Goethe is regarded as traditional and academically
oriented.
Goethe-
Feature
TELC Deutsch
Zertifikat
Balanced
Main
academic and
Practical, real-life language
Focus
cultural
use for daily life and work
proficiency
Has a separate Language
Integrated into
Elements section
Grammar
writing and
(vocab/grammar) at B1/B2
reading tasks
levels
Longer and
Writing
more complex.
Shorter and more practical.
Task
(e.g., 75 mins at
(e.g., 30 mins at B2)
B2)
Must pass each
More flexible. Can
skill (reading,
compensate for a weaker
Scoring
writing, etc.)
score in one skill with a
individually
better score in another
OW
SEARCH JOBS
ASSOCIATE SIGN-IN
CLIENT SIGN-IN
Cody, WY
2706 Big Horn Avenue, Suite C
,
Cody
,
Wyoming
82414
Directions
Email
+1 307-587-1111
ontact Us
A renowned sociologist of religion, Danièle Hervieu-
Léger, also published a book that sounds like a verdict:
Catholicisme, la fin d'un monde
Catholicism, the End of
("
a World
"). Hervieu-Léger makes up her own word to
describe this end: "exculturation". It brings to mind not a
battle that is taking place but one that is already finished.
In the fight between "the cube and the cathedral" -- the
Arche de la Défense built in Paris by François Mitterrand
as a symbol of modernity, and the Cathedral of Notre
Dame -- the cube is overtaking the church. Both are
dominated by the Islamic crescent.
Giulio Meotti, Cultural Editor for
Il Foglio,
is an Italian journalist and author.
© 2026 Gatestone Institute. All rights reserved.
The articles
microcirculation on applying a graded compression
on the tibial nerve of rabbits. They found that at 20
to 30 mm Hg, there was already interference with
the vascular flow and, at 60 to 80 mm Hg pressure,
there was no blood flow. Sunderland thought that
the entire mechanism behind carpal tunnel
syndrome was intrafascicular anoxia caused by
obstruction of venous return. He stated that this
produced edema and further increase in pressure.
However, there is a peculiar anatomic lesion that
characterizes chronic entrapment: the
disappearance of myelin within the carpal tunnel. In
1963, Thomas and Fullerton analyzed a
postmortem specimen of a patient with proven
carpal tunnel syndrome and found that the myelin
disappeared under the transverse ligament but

==

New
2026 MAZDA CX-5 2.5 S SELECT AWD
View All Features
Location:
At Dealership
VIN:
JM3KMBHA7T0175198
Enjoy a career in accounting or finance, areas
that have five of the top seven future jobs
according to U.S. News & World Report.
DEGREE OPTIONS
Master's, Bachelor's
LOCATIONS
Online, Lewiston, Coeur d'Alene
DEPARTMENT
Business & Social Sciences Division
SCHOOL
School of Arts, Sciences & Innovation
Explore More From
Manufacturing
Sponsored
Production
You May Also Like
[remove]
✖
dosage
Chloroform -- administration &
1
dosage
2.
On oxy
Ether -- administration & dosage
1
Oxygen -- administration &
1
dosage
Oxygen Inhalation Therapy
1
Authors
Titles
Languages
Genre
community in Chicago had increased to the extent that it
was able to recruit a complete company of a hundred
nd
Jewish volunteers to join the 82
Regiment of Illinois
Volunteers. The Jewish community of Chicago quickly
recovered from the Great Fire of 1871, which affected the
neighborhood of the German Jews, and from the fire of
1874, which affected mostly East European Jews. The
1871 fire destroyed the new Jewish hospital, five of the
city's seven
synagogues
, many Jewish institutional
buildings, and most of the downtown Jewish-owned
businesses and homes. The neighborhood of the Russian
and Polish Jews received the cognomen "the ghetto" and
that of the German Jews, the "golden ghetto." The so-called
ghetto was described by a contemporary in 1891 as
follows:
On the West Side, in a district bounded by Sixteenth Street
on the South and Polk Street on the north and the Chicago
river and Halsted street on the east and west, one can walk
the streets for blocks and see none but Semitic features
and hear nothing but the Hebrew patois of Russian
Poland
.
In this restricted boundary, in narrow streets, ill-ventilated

> WHAT THE TASK ASKS
Within the listing above, extract exactly the lines from the line with "Goethe is regarded" to the line with "A renowned sociologist", the two named lines included, and no others.

> RESULT
Goethe is regarded as traditional and academically
oriented.
Goethe-
Feature
TELC Deutsch
Zertifikat
Balanced
Main
academic and
Practical, real-life language
Focus
cultural
use for daily life and work
proficiency
Has a separate Language
Integrated into
Elements section
Grammar
writing and
(vocab/grammar) at B1/B2
reading tasks
levels
Longer and
Writing
more complex.
Shorter and more practical.
Task
(e.g., 75 mins at
(e.g., 30 mins at B2)
B2)
Must pass each
More flexible. Can
skill (reading,
compensate for a weaker
Scoring
writing, etc.)
score in one skill with a
individually
better score in another
OW
SEARCH JOBS
ASSOCIATE SIGN-IN
CLIENT SIGN-IN
Cody, WY
2706 Big Horn Avenue, Suite C
,
Cody
,
Wyoming
82414
Directions
Email
+1 307-587-1111
ontact Us
A renowned sociologist of religion, Danièle Hervieu-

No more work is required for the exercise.